In a move celebrated by the market, Bob Iger has been reappointed as chief executive of Disney (DIS).
The entertainment giant said in a statement on Sunday that Iger would again take the helm, effective immediately, after Iger’s hand-picked successor, Bob Chapek, has been scrutinized for his management of the company. Disney’s third-quarter earnings underperformed Wall Street’s expectations, with its theme park business also delivering less than what analysts had projected despite reporting a surge in revenue.
Iger has signed on as CEO for two years, with a mandate from the board “to set the strategic direction for renewed growth and to work closely with the Board in developing a successor to lead the Company at the completion of his term,” Disney said in a statement.

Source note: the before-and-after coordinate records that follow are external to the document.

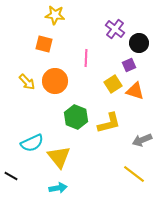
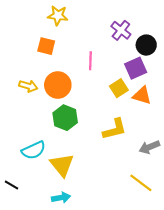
purple square: (129, 65) -> (136, 68), size x1.5
yellow arrow: (27, 82) -> (28, 86), turned -30
green hexagon: (76, 117) -> (65, 118), moved

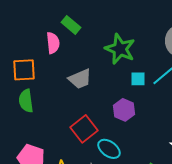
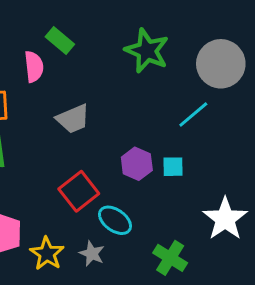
green star: (120, 49) -> (147, 51), moved
cyan square: (138, 79) -> (173, 167), moved

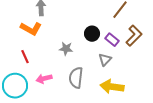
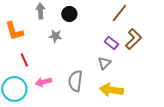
orange L-shape: (31, 29) -> (14, 31), moved, turned 45
black circle: (92, 34) -> (69, 14), moved
gray star: (66, 49) -> (55, 36), moved

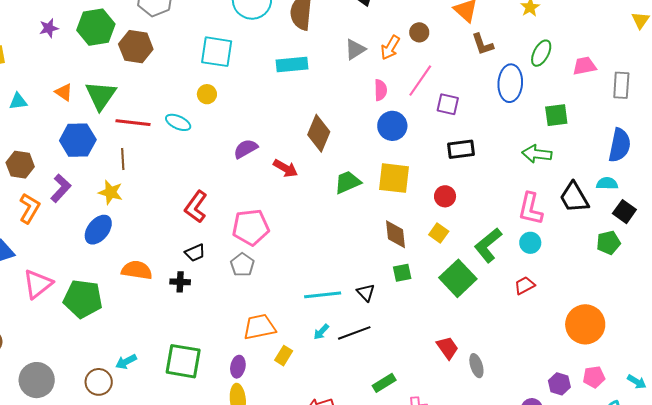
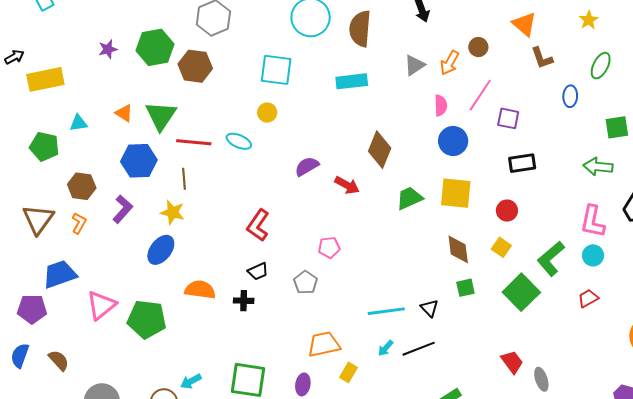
blue ellipse: (510, 83) -> (570, 96), size x0.6
orange L-shape: (29, 208) -> (79, 223), moved, size x0.7
pink pentagon: (251, 227) -> (329, 247), moved, size x0.6

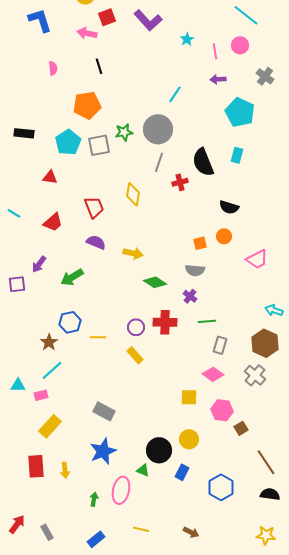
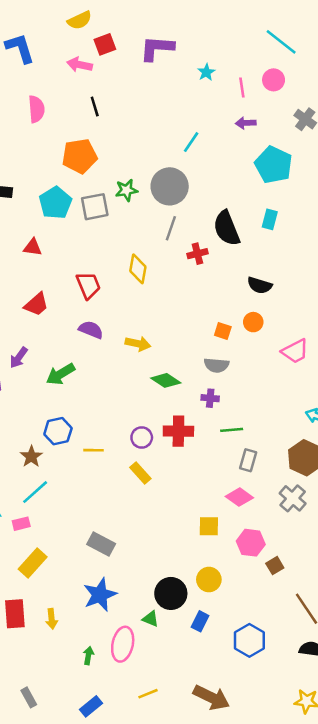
purple L-shape: (148, 20) -> (157, 48), turned 136
pink semicircle: (53, 68) -> (36, 109), size x1.5
orange square: (200, 243) -> (223, 331), turned 32
purple cross: (190, 296) -> (210, 398), turned -32
yellow line: (141, 529) -> (148, 694), turned -35
brown arrow: (191, 532) -> (211, 697), size x1.8

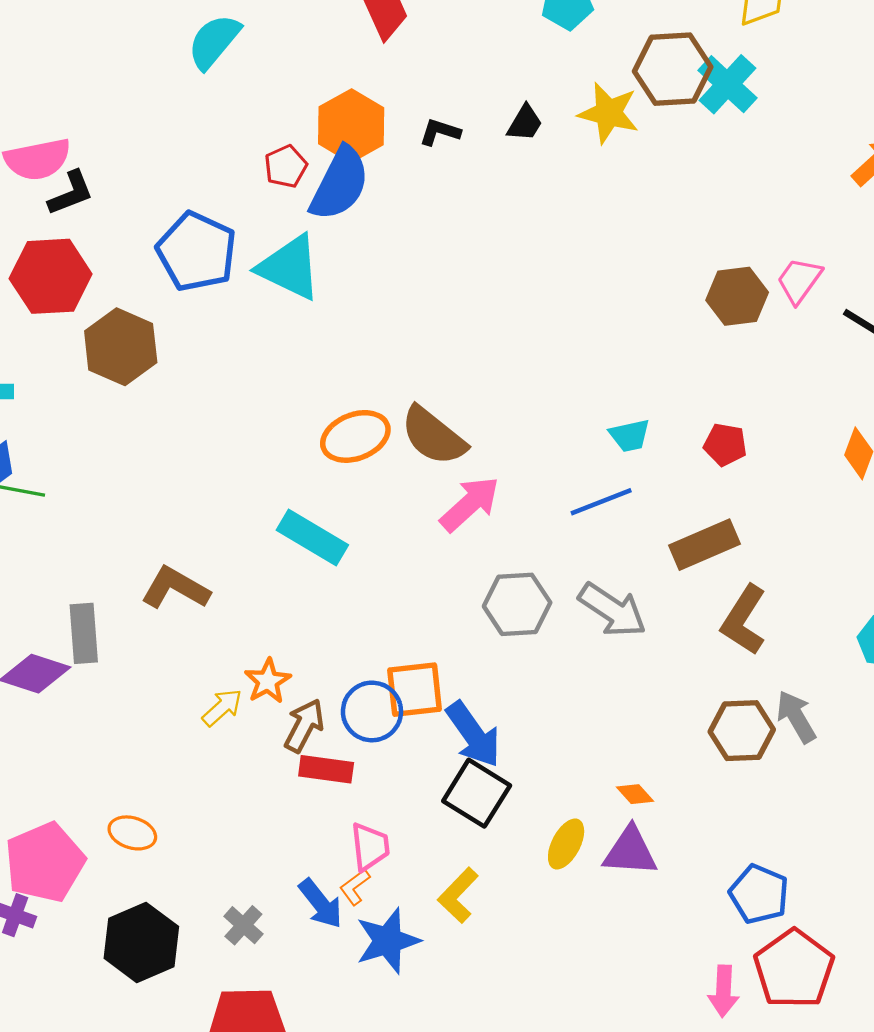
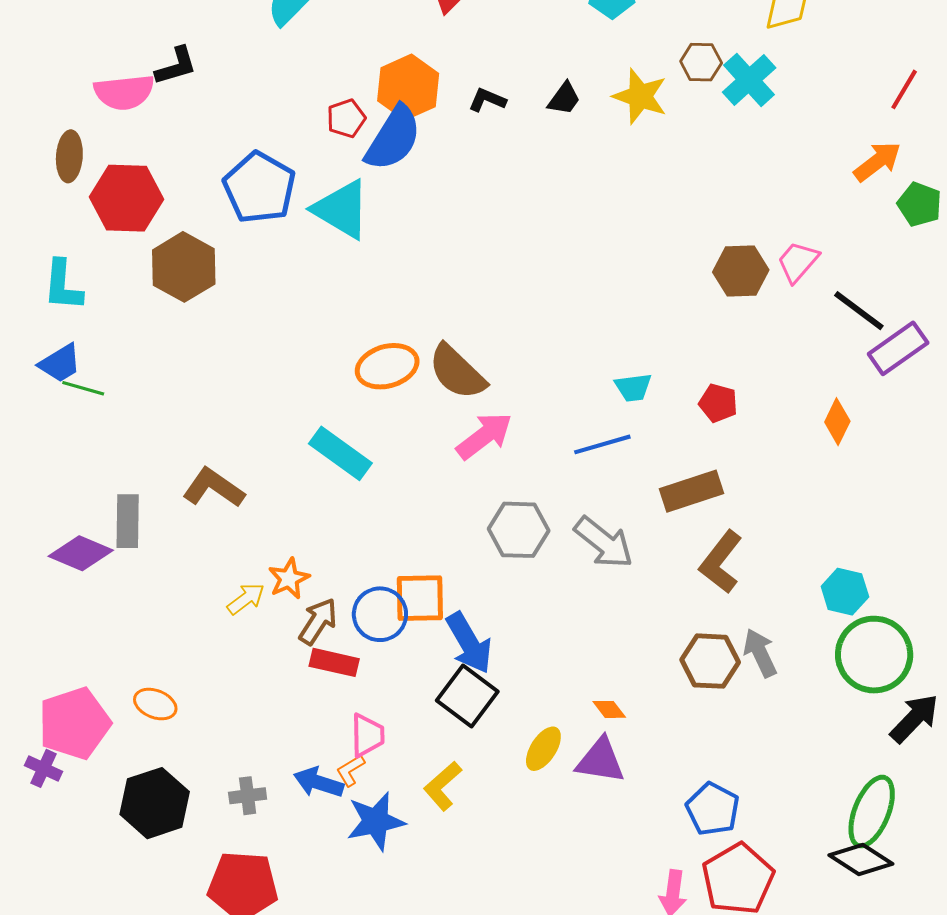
brown hexagon: (673, 69) -> (701, 62), size x0.6
black L-shape: (71, 193) -> (176, 66), moved
blue arrow: (321, 904) -> (319, 782), turned 141
gray cross: (243, 925) -> (248, 796), turned 36

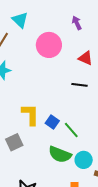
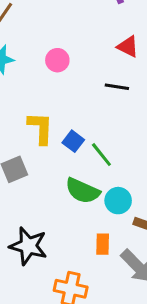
pink circle: (49, 45) -> (57, 60), moved, size x0.6

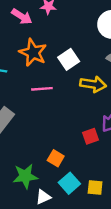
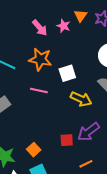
orange star: (33, 53) -> (40, 59), turned -30

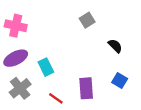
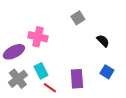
pink cross: (16, 26) -> (38, 37), moved
cyan rectangle: (46, 67) -> (41, 71), moved

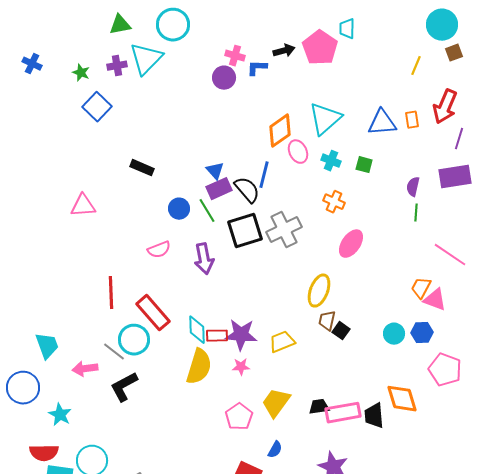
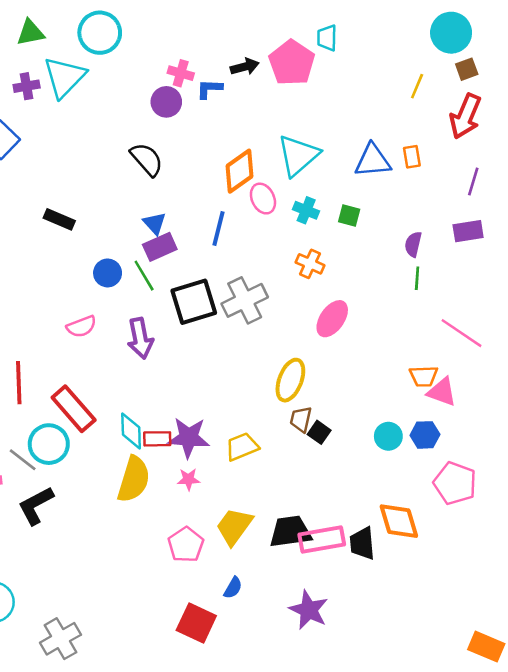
red arrow: (445, 107) -> (465, 116), moved
purple rectangle: (455, 177) -> (468, 231), size x0.7
black semicircle: (247, 190) -> (147, 159), moved
orange trapezoid: (421, 288) -> (424, 376), turned -120
black trapezoid: (319, 407) -> (290, 532), size x1.6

Investors celebrated the news. Shares of Disney increased around 9% in early trading Monday. Year to date through November 18, shares of Disney have fallen 41%, with the stock hitting a 52-week low on November 9.
Invesco’s robust lineup of ETFs includes three funds that offer meaningful exposure to Disney: the Invesco NASDAQ Internet ETF (PNQI ), the Invesco Dynamic Media ETF (PBS ), and the Invesco Dynamic Leisure & Entertainment ETF (PEJ ).
PNQI is based on the Nasdaq CTA Internet Index, which includes companies whose primary businesses include internet-related services including, but not limited to, internet software, internet search engines, web hosting, website design, or internet retail commerce as determined by the Consumer Technology Association (CTA).
PBS tracks the Dynamic Media Intellidex℠ Index, which is designed to evaluate companies based on a variety of investment merit criteria, including price momentum, earnings momentum, quality, management action, and value. The index is comprised of 30 U.S. media companies that are principally engaged in the development, production, sale, and distribution of goods or services used in the media industry.
PEJ is based on the Dynamic Leisure & Entertainment Intellidex℠ Index. The index behind PEJ and PBS utilize the same evaluation process and criteria. The index comprises 30 U.S. leisure and entertainment companies that are principally engaged in the design, production, or distribution of goods or services in the leisure and entertainment industries.